Institute to explore problem solving

PARKERSBURG — In today’s world, the idea of people having conversations to find solutions to problems may seem strange, but an event at West Virginia University at Parkersburg is trying to get people to talk to each other about the problems facing the community.

Jean Ambrose appeared before the Wood County Commission this week to discuss the 2019 Civic Life Institute event July 18 and19 at WVU-P. Ambrose is one of the representatives for the event.

”People don’t appreciate what we have in West Virginia, the closeness the citizens have to their government,” she told commissioners.

The commission meets every Monday and Thursday and citizens can come in and address their concerns with the commissioners as their agenda allows.

”We are partners in terms of the community,” Ambrose said.

The commission has been open to letting students come in to interact with the commission about what they do and how local government works.

”My work over the years has been civic engagement and dialogue,” Ambrose said. ”We have had a lot of conversations around our community about what our economic future will be, are we an inclusive community and what are we going to do about the drug crisis.”

People have wanted to talk about how they can come together to figure out what the community needs, Ambrose said.

”People don’t appreciate the openness and the respect that you give all citizens here,” Ambrose said. ”They have a responsibility, as citizens, to come up with solutions and that we are all in this together.”

The West Virginia Center for Civic Life wants to help citizens start conversations about issues facing the state by encouraging fresh, innovative thinking during its annual Civic Life Institute at WVU-P. The event will run from 10 a.m. to 5 p.m. on July 18 and 9 a.m. to 4 p.m. on July 19 in the College Activities Center.

The WVCCL is a nonpartisan, nonprofit organization that convenes public workshops and provides resources to help people develop productive ways to address common concerns, according to a press release from WVU-P.

Over the past 20 years, the center has partnered with organizations and individuals in community-based initiatives to address issues related to the health, education and economic well-being of West Virginia residents, the release said. This includes What’s Next WV, a statewide initiative designed to help communities plan actions based on their own ideas for building stronger local economies, the release said.

“We need to find productive ways to talk to each other, especially when we disagree,” Ambrose said. “It is our goal to help diverse sectors in the community develop habits of listening to each other, taking ownership of problems together and working toward solutions that work for all.

”We can be a community where people listen to each other and where people work on problems jointly and where people get things done.”

Ambrose said she wants this community to be known as a place where people continually listen to one another about the problems facing the community.

Commission President Blair Couch said the best kind of government is “participatory with the citizens.” In most cases, candidates mostly interact with the citizens around election time, he said.

”That should be more ongoing and town hall meetings should be more ongoing,” Couch said.

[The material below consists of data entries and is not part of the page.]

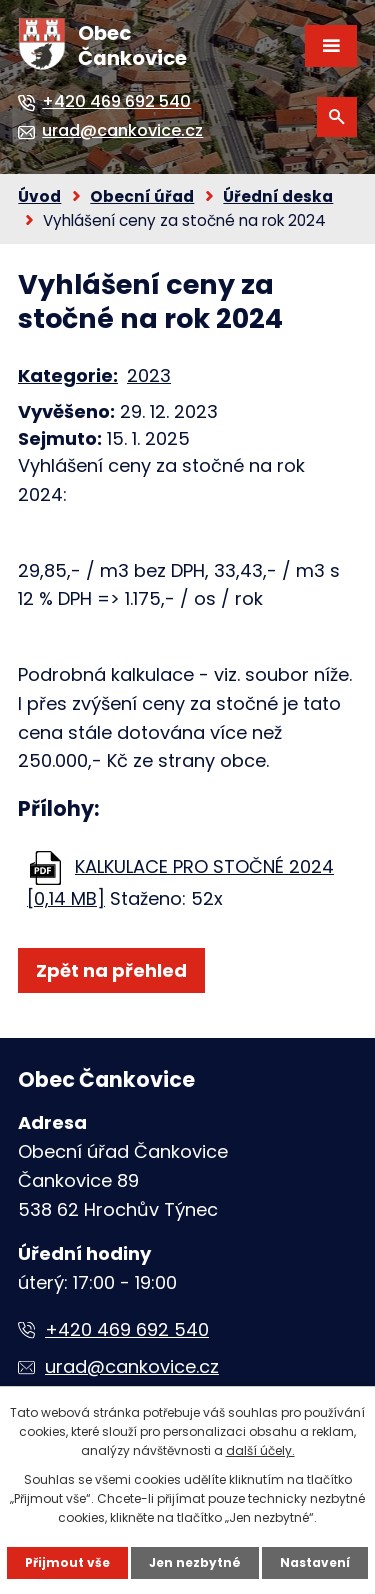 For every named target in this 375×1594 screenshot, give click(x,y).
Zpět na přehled (111, 970)
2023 (149, 375)
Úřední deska (278, 196)
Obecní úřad (142, 196)
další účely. (260, 1450)
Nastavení (315, 1562)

People from around the state, other parts of the country and from around the world will be at the Civic Life Institute event. People are coming in from Fiji, Ghana, Russia, New Zealand, Colombia and Pakistan through the work of the Kettering Foundation in Dayton, Ohio.

”They are concerned about making democracy work better in their own countries,” Ambrose said. ”The Kettering Foundation has determined that there are some best practices happening in West Virginia that people can learn from. They are bringing people here to Parkersburg.”

Peabody award-winner Trey Kay, producer of the nationally recognized “Us & Them” podcast, will lead a session at the institute that explores the cultural issues that often divide us. Following his remarks, participants will experience ways of facilitating community discussion that explores different points of view while working together on difficult issues.

“Us & Them” is a joint project of West Virginia Public Broadcast, PRX and Trey Kay Productions.

Also, the Parkersburg Area Community Foundation is funding scholarships to participants in the institute. Eligible to apply are staff or board members of nonprofits or high school and college students from PACF’s service region: Calhoun, Doddridge, Gilmer, Jackson, Mason, Pleasants, Ritchie, Wirt and Wood counties in West Virginia and Washington County in Ohio.

Attendees will learn how people think it is worthwhile to talk to each other and understand each other’s points of view, Ambrose said. ”I think many people are giving up on they should talk at all which is really dangerous for communities.”

The program goes from how do people talk to each other to forming a plan of action, Ambrose said.